Much of my life is trying to understand the impact of mobile phones, the Internet, neighbours and stories on mental health well-being and how this intersects with the experience-think-feel-behave cycle.

Some things in life are obvious, others less so. Those first few minutes playing Flower or Limbo, I would put those in the less obvious category. If indeed categories are a good way to go. Perhaps they aren't, but perhaps they are an unavoidable part of life.

Writing as Mindful Gamer is going to be an adventurous journey not least because, as up until the September 27th 2011, I have not a had a television for nearly 15 years, and I know almost nothing about gaming.

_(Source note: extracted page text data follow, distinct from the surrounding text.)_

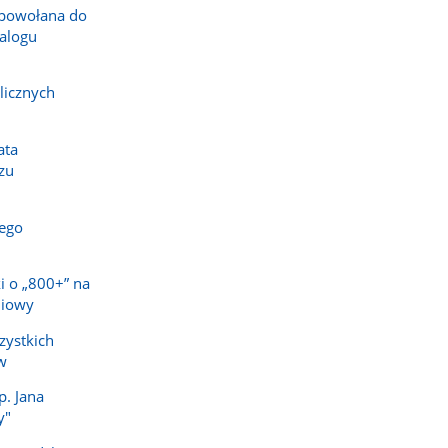
powołana do
alogu
licznych
ata
zu
ego
i o „800+” na
niowy
zystkich
w
p. Jana
y"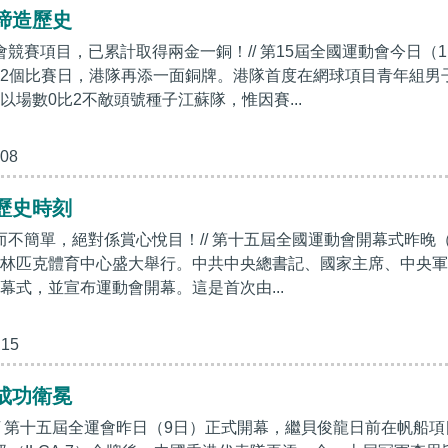
締造歷史
會競賽項目，已累計取得兩金一銅！// 第15屆全國運動會今日（1
2個比賽日，港隊再添一面銅牌。港隊首度在網球項目青年組男
以場數0比2不敵頭號種子江蘇隊，惟因賽...
:08
歷史時刻
約而不簡單，絕對係賞心悅目！// 第十五屆全國運動會開幕式昨晚（
林匹克體育中心盛大舉行。中共中央總書記、國家主席、中央軍
幕式，並宣布運動會開幕。這是首次由...
:15
成功衛冕
！// 第十五屆全運會昨日（9日）正式開幕，繼貝俊龍日前在帆船項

That in itself has not been an obstacle to being interested in gaming concepts though. well, I say gaming concepts, but what I really mean is I am interested in story telling, and how we find ourselves in stories, how we might frame life as stories and how we use them to make sense of the things we experience.

Elsewhere, I use this interest in stories to underpin much of my work in the NHS. By day I look after a Research and Innovation department for a mental health trust (can you see where this is going). In this role, I am frequently exposed to the stories people live within. I get to make films and other works of fiction to move patient's stories forward, or maybe just uncover how they have got this far.

This means that screen-time for me is as much part of treatment as it is a cause of problems. It's interesting that there is a persistent belief that screen violence is the cause of actual violence. Spending just 30-minutes browsing academic search engines illustrates that there have been many thousands of studies, but with no great agreement on whether this really is the case.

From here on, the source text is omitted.